Coyote shook her head. “haSatan was the word for one who tested loyalty. Long ago, when people first faced the Adversarial Force, it turned friend against friend, ally against ally, loyal servants against those they served. It was seen as the ultimate adversary and earned the title, but you’re thinking of something else. It wouldn’t be considered evil though if not for how mankind remembers the Adversarial Force.”
Susan was the only one that hadn’t gone to the edge of their seat. She was scowling at the floor instead. “But what does any of that have to do with this boy and the cult that’s trying to us him?”
After a deep breath, Coyote found herself staring at the floor too. “Now that I know about this cult? I can tell you that he’s not a descendant. He’s got magic in his blood that woke up the same way everything else did on June 11. It’s a touch of destruction that right now, he doesn’t know how to control. The cult must have gotten a hold of some of the old legends that survived the Adversarial Force being destroyed the first time and now they think this boy, Jerry is an avatar.”
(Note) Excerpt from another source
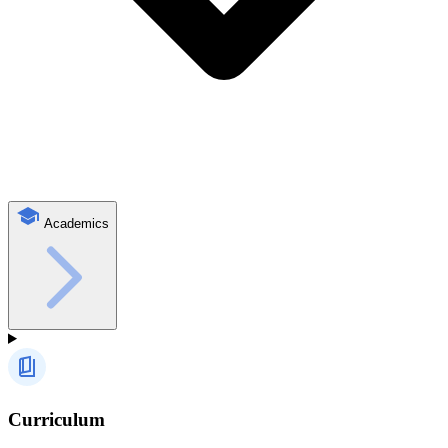
Academics
Curriculum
“So they’re going to try to use him as a weapon.” Wendell guessed. “Make all their prophecies come true, maybe?”
Tears were starting to form in Coyote’s eyes. “No. You’re still not getting it. Maybe the cult doesn’t either, but the fact is: gods or whatever you want to call us, don’t die. We can come back. We can become real again. All it takes is something to give us a foothold.”
The others looked to one another. None of them wanted to voice the epiphany that had just landed on them.
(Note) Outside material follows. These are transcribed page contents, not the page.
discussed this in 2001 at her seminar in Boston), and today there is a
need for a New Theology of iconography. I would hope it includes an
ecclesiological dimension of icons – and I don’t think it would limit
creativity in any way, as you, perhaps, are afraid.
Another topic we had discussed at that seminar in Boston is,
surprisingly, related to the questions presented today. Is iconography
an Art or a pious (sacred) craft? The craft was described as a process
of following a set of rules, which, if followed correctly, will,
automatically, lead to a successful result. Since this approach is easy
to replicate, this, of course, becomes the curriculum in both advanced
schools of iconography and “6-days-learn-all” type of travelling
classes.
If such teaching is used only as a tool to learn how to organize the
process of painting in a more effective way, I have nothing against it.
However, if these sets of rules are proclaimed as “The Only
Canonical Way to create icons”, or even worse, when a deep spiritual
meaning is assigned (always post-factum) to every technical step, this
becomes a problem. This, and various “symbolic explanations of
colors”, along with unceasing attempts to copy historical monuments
“No offense, Coyote,” Terrell said, “You’re a nice enough person and all, but I’m having a had enough time believing you or Anansi without you talking about some god of destruction being resurrected. That’s the kind of plot you see on TV, and not the kind that wins awards for writing.”
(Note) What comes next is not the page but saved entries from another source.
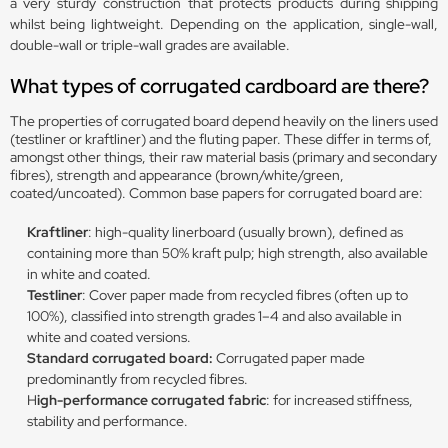
a very sturdy construction that protects products during shipping
whilst being lightweight. Depending on the application, single-wall,
double-wall or triple-wall grades are available.
What types of corrugated cardboard are there?
The properties of corrugated board depend heavily on the liners used
(testliner or kraftliner) and the fluting paper. These differ in terms of,
amongst other things, their raw material basis (primary and secondary
fibres), strength and appearance (brown/white/green,
coated/uncoated). Common base papers for corrugated board are:
Kraftliner
: high-quality linerboard (usually brown), defined as
containing more than 50% kraft pulp; high strength, also available
in white and coated.
Testliner
: Cover paper made from recycled fibres (often up to
100%), classified into strength grades 1–4 and also available in
white and coated versions.
Standard corrugated board:
Corrugated paper made
predominantly from recycled fibres.
H
igh-performance corrugated fabric
: for increased stiffness,
stability and performance.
“Man, if you heard how they talk when they don’t think we’re listening, you wouldn’t be saying that.” said Tommy.
Wendell opened his mouth to say something. Susan knew exactly what it was and silenced him with a look. “No.” She took a deep breath and blew it out slowly. “I think it’s time we gave up on being arbitrarily skeptical about all this. Maybe we haven’t seen anything directly magical, but we can’t deny that we were bought together for a reason.”
She got up and walked around to where Wendell was sitting and took his remote, flicking back through the images and data feeds until the center screen showed Jerry again. “Maybe there is no demonic entity, or maybe there is. Either way, there’s an innocent child with a power that’s scaring him to death in the hands of people who want to use him. And even if you can’t just do it because it’s right, we’re all being paid better than we can imagine to do this.”
Folding her arms, she looked at the others and defied them to argue.
Wendell looked up at her, a single eyebrow raised. He didn’t say anything at that moment, but they both knew that there would be questions later.